Parameter Explanation
--rdzv-id Use the JOB_ID env var as the unique ID for Rendezvous.
--rdzv-endpoint Volcano adds the VC_WORKER_HOSTS variable, which has the comma separated list of all hosts in the job. We are using the first node in the list as the Rendezvous endpoint.
--rdzv-conf Volcano adds the VC_TASK_INDEX variable, which is the sequence number of a job container for multi-node training. The value of the first pod is 0. We tell torchrun to use the first pod as the host.
--local_addr Volcano adds the VC_WORKER_HOSTS and VC_TASK_INDEX variables. We tell torchrun to use the pod's FQDN as the local address.

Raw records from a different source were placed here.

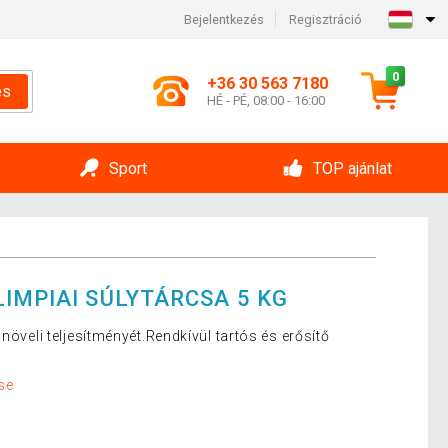
Bejelentkezés
Regisztráció
0
+36 30 563 7180
és
HÉ - PÉ, 08:00 - 16:00
Sport
TOP ajánlat
IMPIAI SÚLYTÁRCSA 5 KG
növeli teljesítményét.Rendkívül tartós és erősítő
se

--nnodes Volcano adds the VC_WORKER_NUM, which is the number of workers in the job.
  1. Here's an example with yolov5 and Volcano. Note that the NCCL environment variables are for the BM.GPU.B4.8 A100 shape. Change them depending on the shape you have.
apiVersion: batch.volcano.sh/v1alpha1
kind: Job
metadata:
  annotations:
  name: yolov5-job
spec:
  minAvailable: 0
  plugins:
    env: []
    svc: ["--publish-not-ready-addresses=true"]
  queue: default
  schedulerName: volcano
  tasks:
  - name: worker
    replicas: 2
    template:
      metadata:
      spec:
        containers:
        - command:
          - /bin/bash
          - -c
          - |
            torchrun \
            --rdzv-id=$JOB_ID \
            --rdzv-backend=c10d \
            --rdzv-endpoint=$(IFS=',' read -ra workers <<< "$VC_WORKER_HOSTS"; echo "${workers[0]}"):23456 \
            --rdzv-conf=is_host=$(if [ $VC_TASK_INDEX == 0 ]; then echo "true"; else echo "false"; fi) \
            --local_addr=$(IFS=',' read -ra workers <<< "$VC_WORKER_HOSTS"; echo "${workers[VC_TASK_INDEX]}") \
            --nproc_per_node=1 \
            --nnodes=$VC_WORKER_NUM \
            /usr/src/app/train.py \
            --batch-size=32 \
            --epochs=100 \
            --data=coco128.yaml \
            --weights=datasets/weights/yolov5s.pt  
          image: ultralytics/yolov5:latest
          name: worker
          ports:
          - containerPort: 23456
            name: c10d
            protocol: TCP
          env:
          - name: LOGLEVEL
            value: DEBUG
          - name: NCCL_DEBUG
            value: INFO
          - name: NCCL_IB_SPLIT_DATA_ON_QPS
            value: "0"
          - name: NCCL_IB_QPS_PER_CONNECTION
            value: "4"
          - name: NCCL_IB_GID_INDEX
            value: "3"
          - name: NCCL_IB_HCA
            value: "=mlx5_1,mlx5_2,mlx5_3,mlx5_4,mlx5_5,mlx5_6,mlx5_7,mlx5_8,mlx5_14,mlx5_15,mlx5_16,mlx5_17,mlx5_9,mlx5_10,mlx5_11,mlx5_12"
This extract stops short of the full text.